» » Very nice to hear that someone is trying a different routine and I wish
» » you all the luck! Something we have not been expermenting on is the
» » of the wound, it might be that some serious wounding need to take place
» » kickstart the process. So if you can stand the pain you might want to
» » consider doing “blood-deep” abrasion. But I understand if you will pass
» » that
» If you’re going blood-deep, might as well add ACELL to the wound. Can’t
» think of anything bad coming out of it.
Thanks for the positive feedback, but right now I don’t think this stuff should be in the cards.
Blood-deep wound = scabbing and scar tissue.
The bedrock concept of dermabrasion/chemical peels is to get to the ragged edge of hitting blood, but NOT crossing that barrier. Draw blood, and the tissue heals differently and the scarring starts. Draw blood, and the skin no longer heals back to a better condition that it started in.
As for drawing blood & slapping Acell on the wound?
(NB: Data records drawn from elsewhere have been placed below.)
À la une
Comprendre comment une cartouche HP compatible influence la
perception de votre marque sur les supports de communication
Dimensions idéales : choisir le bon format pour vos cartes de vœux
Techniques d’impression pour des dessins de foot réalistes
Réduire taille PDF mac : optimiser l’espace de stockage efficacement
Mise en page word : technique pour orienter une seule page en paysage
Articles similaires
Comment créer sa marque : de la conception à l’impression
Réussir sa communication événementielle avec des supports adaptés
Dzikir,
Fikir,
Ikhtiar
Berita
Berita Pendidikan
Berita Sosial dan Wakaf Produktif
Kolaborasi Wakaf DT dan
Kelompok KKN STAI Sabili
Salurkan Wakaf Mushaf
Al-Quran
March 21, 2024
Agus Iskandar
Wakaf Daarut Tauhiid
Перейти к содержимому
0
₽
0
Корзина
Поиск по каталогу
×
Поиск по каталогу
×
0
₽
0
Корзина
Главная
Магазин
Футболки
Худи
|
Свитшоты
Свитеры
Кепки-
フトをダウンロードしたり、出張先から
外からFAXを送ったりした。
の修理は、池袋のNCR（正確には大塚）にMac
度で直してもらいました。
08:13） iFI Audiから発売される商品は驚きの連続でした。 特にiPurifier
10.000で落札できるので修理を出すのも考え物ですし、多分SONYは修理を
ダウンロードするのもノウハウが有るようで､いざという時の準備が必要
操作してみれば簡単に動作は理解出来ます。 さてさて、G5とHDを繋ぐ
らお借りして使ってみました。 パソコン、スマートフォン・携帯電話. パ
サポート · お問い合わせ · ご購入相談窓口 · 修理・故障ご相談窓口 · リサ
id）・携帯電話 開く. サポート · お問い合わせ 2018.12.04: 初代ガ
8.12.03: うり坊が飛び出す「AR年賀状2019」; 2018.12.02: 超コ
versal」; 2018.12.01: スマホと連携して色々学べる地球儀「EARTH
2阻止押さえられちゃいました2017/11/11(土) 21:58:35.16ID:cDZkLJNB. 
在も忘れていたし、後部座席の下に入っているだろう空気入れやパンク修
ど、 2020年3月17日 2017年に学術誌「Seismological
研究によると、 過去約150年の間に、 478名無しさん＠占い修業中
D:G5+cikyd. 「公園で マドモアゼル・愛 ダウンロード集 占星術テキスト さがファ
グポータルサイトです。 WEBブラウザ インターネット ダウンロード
Not a bad idea to try at some point, but not this time. It would be one more unknown variable into the mix to muck up the answer about whether Folica’s basic EGF-R science really works or not. Until it’s settled with a firm “yes” on a live human, that question is the only one worth testing IMO.
Folica clearly thinks dermabrasion alone will do it. And anything more than that is probably not marketable anyway; scalping people is a tough sell even for good hair back.
So dermabrasion it is, this time.
If my experiment fails w/o any suspicions of fake pills, then I have to doubt the whole Folica project will work. The only variable that would be remaining is the concern that something unforeseen is different between performing the method on moused skin grafts versus live humans. The mice’s immunosuppression, etc.